A partir deste sábado (26), a Central Única das Favelas (Cufa) vai ocupar os espaços vazios do bairro, onde se perde tanta gente boa para a violência, para as drogas e outros caminhos que passam a ser trilhados por quem não tem opção. “Vamos montar uma gama de atividades com objetivo de formar e informar a sociedade sobre seus direito. Queremos formar cidadãos”, afirmou o coordenador da Cufa, Fábio Gomes (foto 2).


A iniciativa da Cufa tenta modificar a vida de quem continuou na Muribeca e se arranjou como pôde.
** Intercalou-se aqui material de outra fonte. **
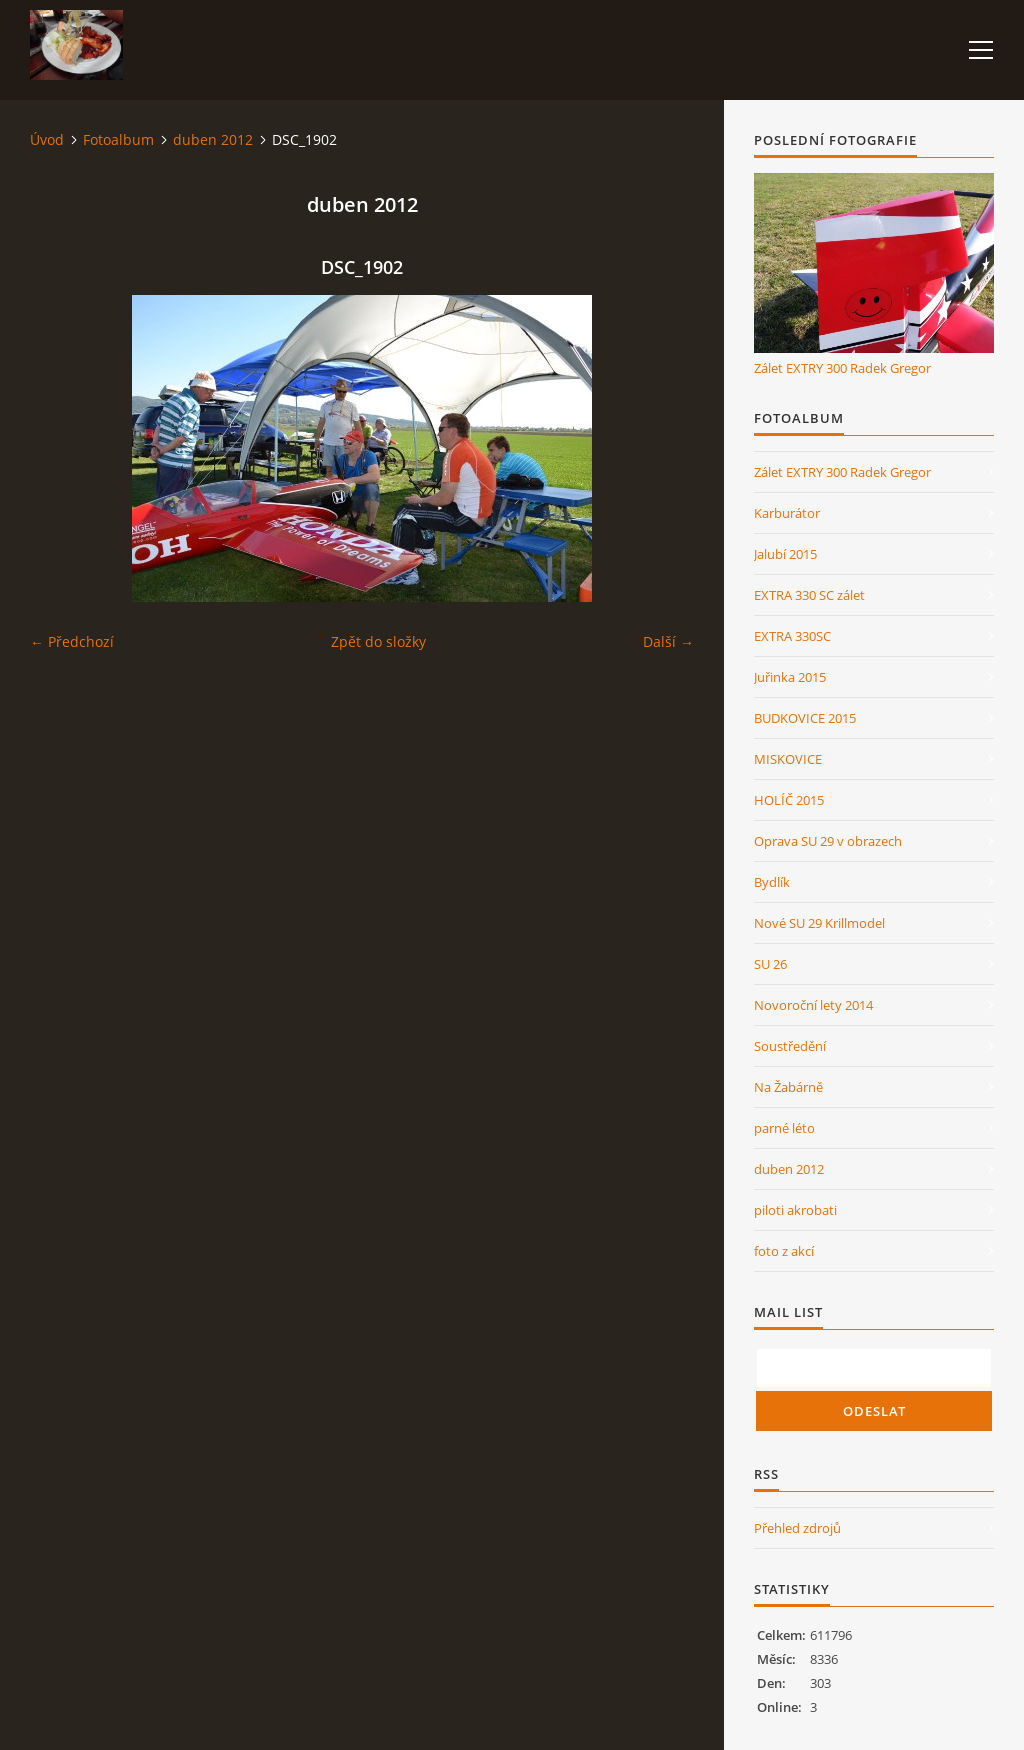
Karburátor (787, 513)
Sem tantos moradores, achar um espaço público voltado para os que ficaram é coisa rara. Se for para a prática de esportes então, nem se fala. Por enquanto, crianças e jovens só contam com uma quadra na associação dos moradores cujo acesso quase sumiu no meio de tanto mato, que insiste em crescer onde só deviam ficar a bola e os atletas.
Para o futebol, nenhuma trave, para o vôlei, nenhuma rede e para o basquete só uma tabela, comprada no esquema do rateio. “A gente se reuniu, cada um deu uma parte do dinheiro e colocamos”, falou um dos frequentadores do local. Há também as piscinas, que nunca chegaram a ser usadas. Mas, agora, esse jogo pode virar a favor da comunidade.